Input ->
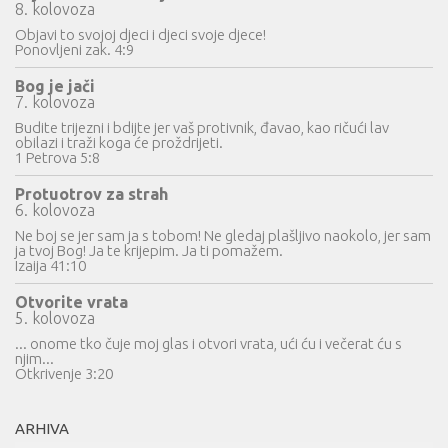
8. kolovoza
Objavi to svojoj djeci i djeci svoje djece!
Ponovljeni zak. 4:9
Bog je jači
7. kolovoza
Budite trijezni i bdijte jer vaš protivnik, đavao, kao ričući lav
obilazi i traži koga će proždrijeti.
1 Petrova 5:8
Protuotrov za strah
6. kolovoza
Ne boj se jer sam ja s tobom! Ne gledaj plašljivo naokolo, jer sam
ja tvoj Bog! Ja te krijepim. Ja ti pomažem.
Izaija 41:10
Otvorite vrata
5. kolovoza
... onome tko čuje moj glas i otvori vrata, ući ću i večerat ću s
njim...
Otkrivenje 3:20
ARHIVA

Task instructions ->
Lines with the word "vrata": copy each one from the data above.

Result of this exercise ->
Otvorite vrata
... onome tko čuje moj glas i otvori vrata, ući ću i večerat ću s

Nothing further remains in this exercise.